Member of the Senate
- In office 15 May 1933 – 29 December 1944
- Succeeded by: Jaime Larraín García-Moreno
- Constituency: Biobío and Cautín

Mayor of Los Ángeles
- In office 1918–1924

Personal details
- Born: 1874 Arauco, Chile
- Died: 29 December 1944 (aged 69–70) Los Ángeles, Chile
- Party: Radical Party

= Darío Barrueto =

Chilean parliamentarian (1874–1944)

Darío Barrueto Molinet (1874 – 29 December 1944) was a Chilean businessman and radical politician. He served as mayor of Los Ángeles and later as a Senator representing southern constituencies between 1933 and his death in 1944.

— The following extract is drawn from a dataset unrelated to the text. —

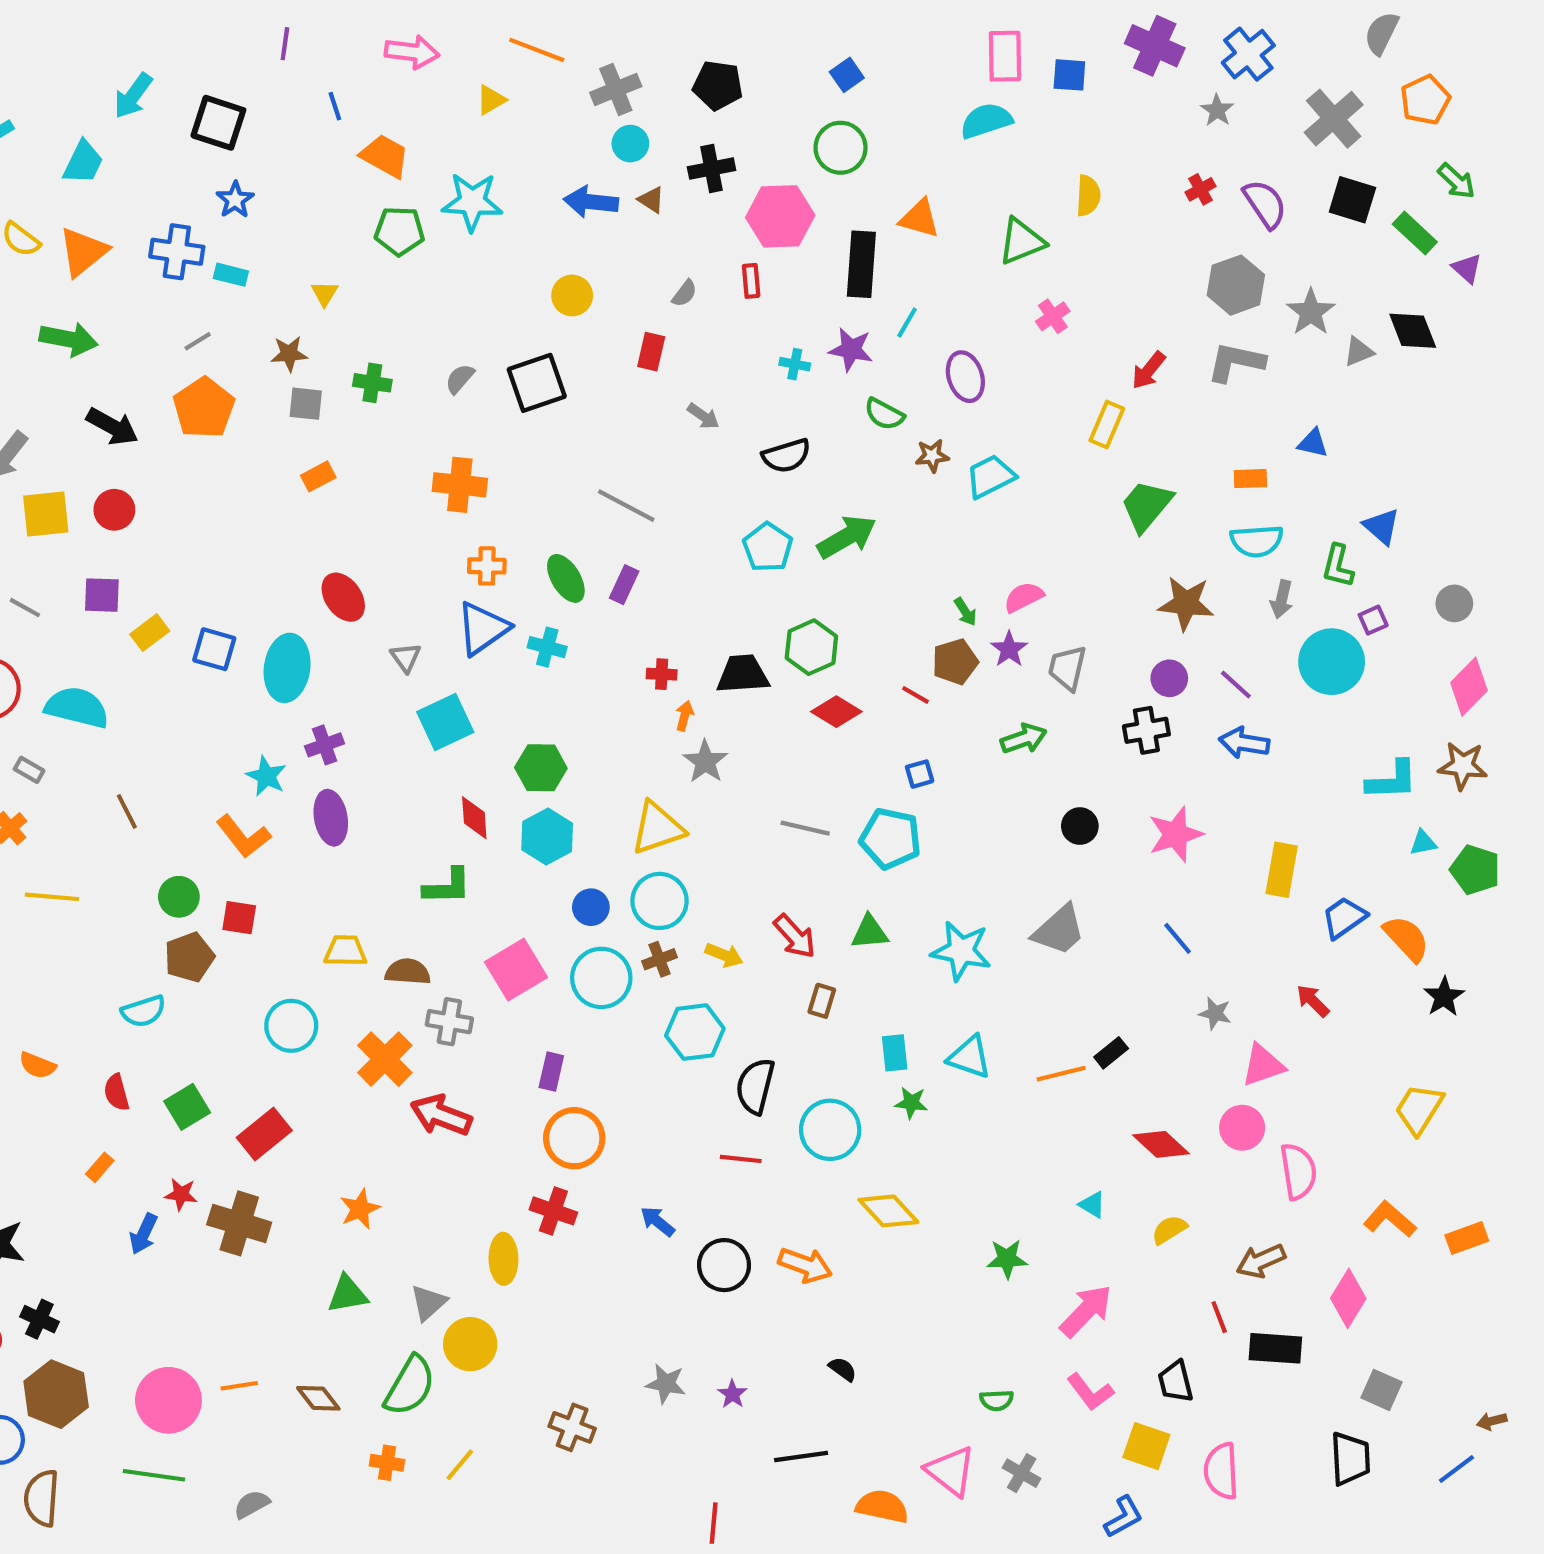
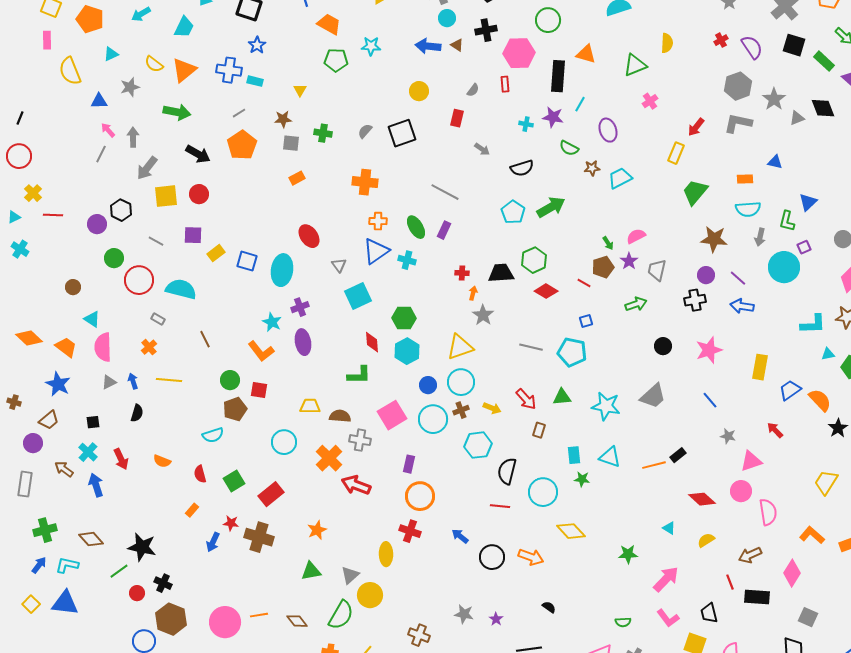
cyan star: (472, 202) -> (371, 46), size x0.7
blue triangle: (1382, 526) -> (808, 202), turned 36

==Early life and education==
Barrueto was born in Arauco in 1874. He was the son of Manuel Antonio Barrueto Rozas and Carmen Molinet Pinto. He was educated in his hometown and later attended the Instituto Nacional in Santiago.

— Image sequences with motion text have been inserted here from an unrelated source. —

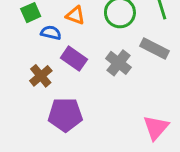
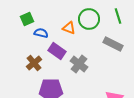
orange triangle: (75, 15) -> (69, 28), moved
gray cross: (118, 63) -> (79, 64), moved

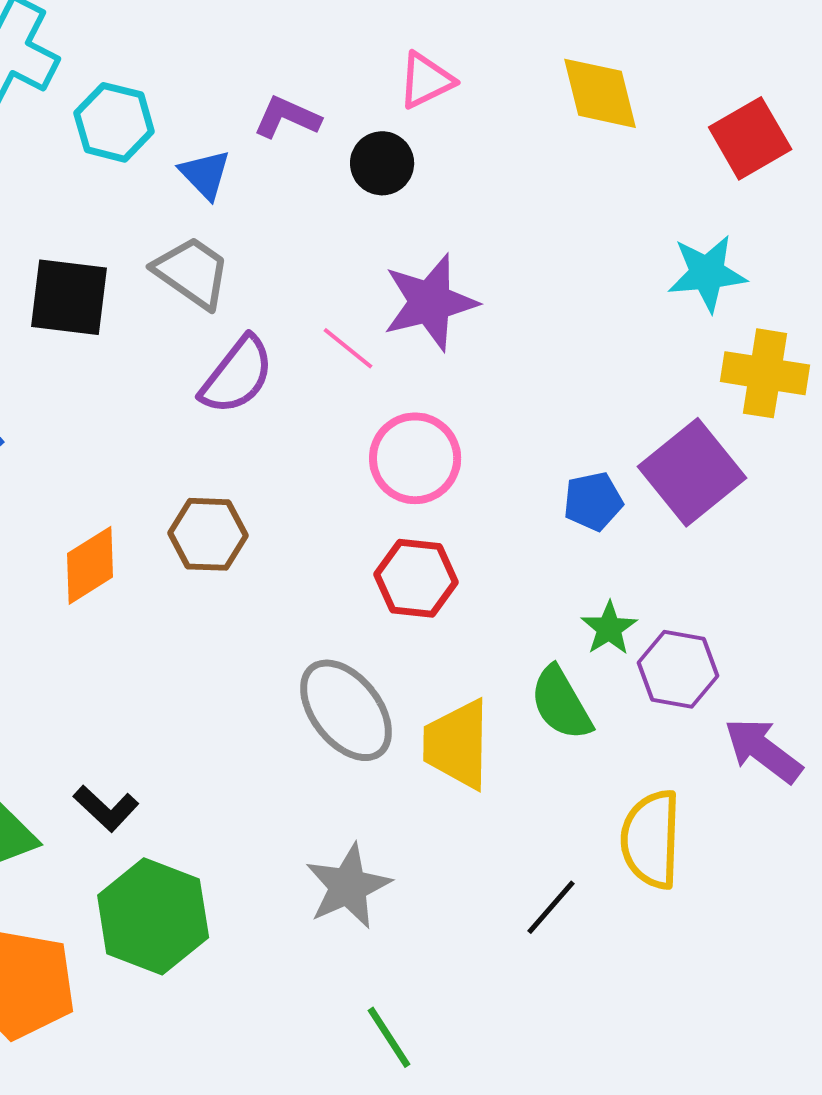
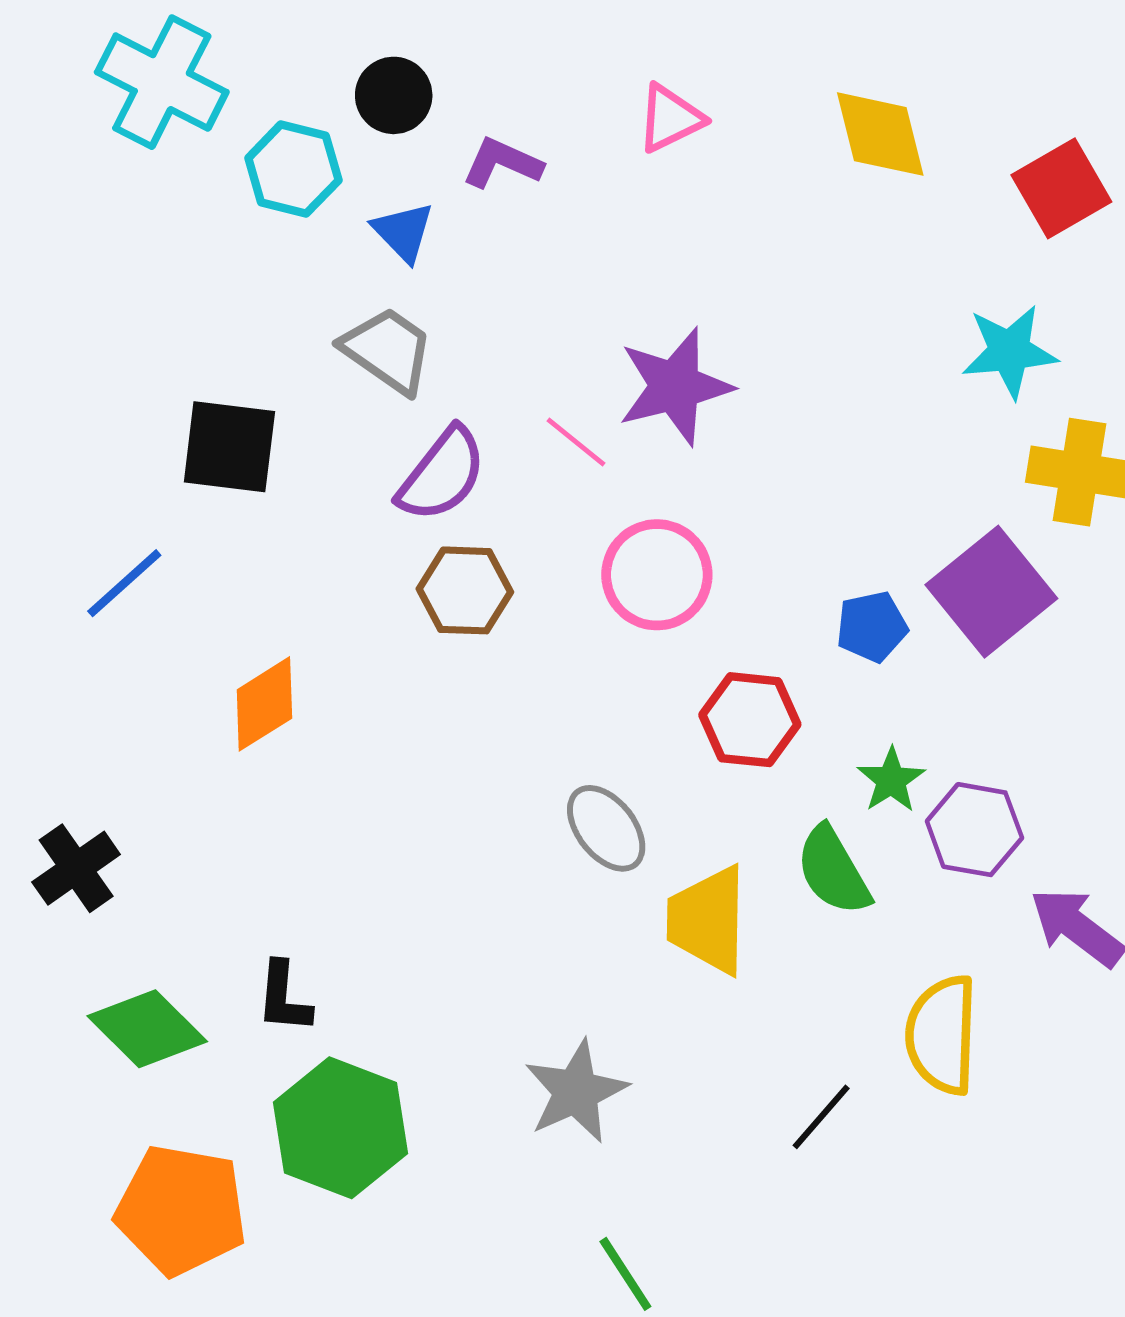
black circle: (382, 163) -> (394, 95), moved
black square: (69, 297) -> (229, 447), moved
brown hexagon: (208, 534) -> (465, 590), moved
red hexagon: (416, 578) -> (750, 720), moved
gray ellipse: (346, 710) -> (606, 828), moved, size x0.7
black L-shape: (106, 808) -> (284, 997), turned 52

Barrueto married Elvira Hermosilla Salvo. The couple had five children, including politician Héctor Barrueto Hermosilla. He died on 29 December 1944 in Los Ángeles. Following his death, Jaime Larraín García-Moreno was elected in a by-election held in April 1945 to fill the vacant Senate seat.

==Business activities==
Barrueto initially worked as a commercial employee. From 1900 onwards, he engaged in agricultural and livestock activities, first in the Arauco area and later in Los Ángeles.

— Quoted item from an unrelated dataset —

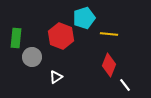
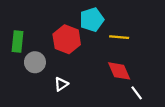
red diamond: (109, 65) -> (119, 71), turned -45

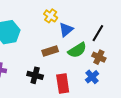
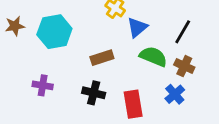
green semicircle: (77, 50) -> (153, 56), turned -126
brown rectangle: (50, 51) -> (102, 58), moved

He served as a councillor of the Biobío Agricultural Cooperative and later became president of the Agricultural Society of Biobío. He was also a member of the National Agricultural Society.

==Political career==
Barrueto was a member of the Radical Party. He served multiple terms as mayor of Los Ángeles.

In 1933, he was elected Senator for Biobío and Cautín, serving on the Senate Permanent Committee on Budget. He was re-elected in 1941 for Biobío, Malleco and Cautín, becoming a member of the Senate Permanent Committee on Agriculture and Colonization.